Prepare your calibration curse in 2% ultrapure HNO3. Ultrapure acids can be very expensive, maybe you should consider buying a acid purification/destillation system in order to obtain always fresh destilled and pure acid.

Use adequate internal standards to compensate the matrix effects.

[Jaehwan Lee]

Now I'm analyzing liquid chemicals using ICP-MS like H2SO4, NH4OH, H2O2, HF, DHF, BOE etc.
These liquid chemicals are used in manufacturing of semiconductor wafer.
It's very important to analyze impurities in liquid chemicals because these impurities can occur defects during wafer manufacturing.

Sample's initial concentration are as follows;
H2SO4: 96%, NH4OH:40%, HF:49%, DHF:0.49%, H2O2:30%, BOE(consists of HF + NH4F).

To analyze these sample, I prepared these sample with 10~50fold dilution prior to analysis using ICPMS.
Calibration curve also was made at the same time to quantitate metal impurities.

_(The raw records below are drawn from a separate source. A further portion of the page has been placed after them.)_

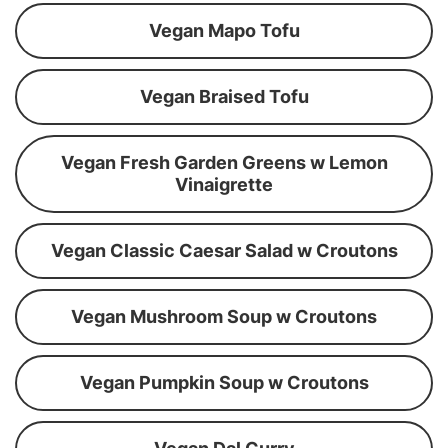
Vegan Mapo Tofu
Vegan Braised Tofu
Vegan Fresh Garden Greens w Lemon
Vinaigrette
Vegan Classic Caesar Salad w Croutons
Vegan Mushroom Soup w Croutons
Vegan Pumpkin Soup w Croutons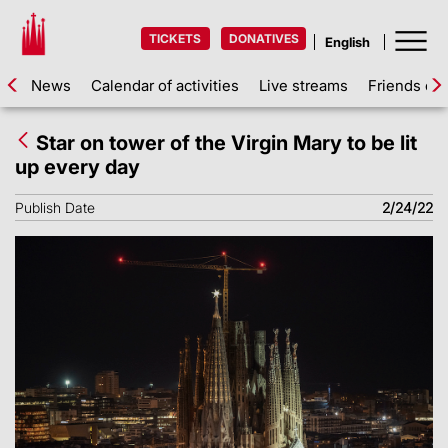
TICKETS
DONATIVES
News
Calendar of activities
Live streams
Friends of 
Star on tower of the Virgin Mary to be lit
up every day
Publish Date
2/24/22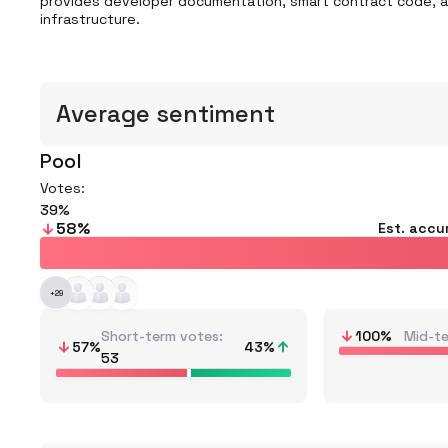
provides developer documentation, smart contract code, and
infrastructure.
Average sentiment
Pool
Votes:
39
58
%
Est. accu
+
29
Short-term votes
100
%
Mid-t
57
%
43
%
53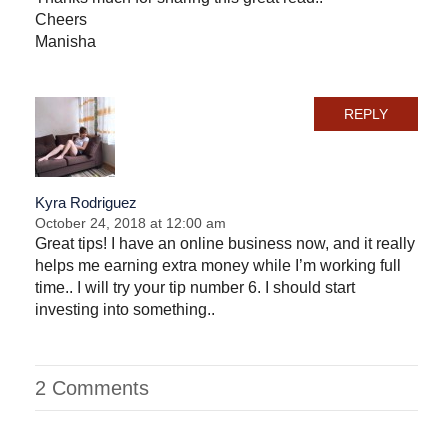
Cheers
Manisha
REPLY
Kyra Rodriguez
October 24, 2018 at 12:00 am
Great tips! I have an online business now, and it really
helps me earning extra money while I’m working full
time.. I will try your tip number 6. I should start
investing into something..
2 Comments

My questions are as follows;
1] As we know, these samples are different matrix for each.
So, do I need to make calibration curve for each different sample analysis?
To save time, I want to make calibration curve with ultrapure water(like DI, without any metal impurity).
Of course, I know ultrapure water is also different matrix with various samples(H2SO4, NH4OH.....).

Is there anybody know how to get sample concentration from different sample matrix fastly?
This is really neck point for me.
If I make calibration curve for each sample, sample running time is too long to get concentration from various samples.

I need really good comments for my questions from experts in the world.

Best regards.
Li

Acid concentration makes a difference in the response of analytes on ICPMS. I find that if I make standards in 2%HNO3 then run samples in 4%HNO3 I will see my internal standard areas change by sometimes 30% and if you run 4%HNO3 standard then run a sample that is unacidified water, it can be off by 50%.

When we do samples that are concentrated acids we normally do a 50:1 or 100:1 dilution of the sample into 4%HNO3 so that it is as near the acid concentration of our calibration standards as possible.

The more concentrated your acid, the faster you will erode your cones, so you need to dilute as much as possible for that also. Plus you should not run HF above 1% concentration unless you have a PTFE spray chamber and ceramic center tube as it will quickly destroy your system.

Thanks for your reply.
It's good for me to understand.

[mckrause]

You should use standard addition, especially when you're dealing with these matrices in ICP-MS. It will allow you to back-calculate the apparent concentration. Remember to use the smallest volume change possible (relatively concentrated standards, microliter volumes) so that you don't materially change the matrix.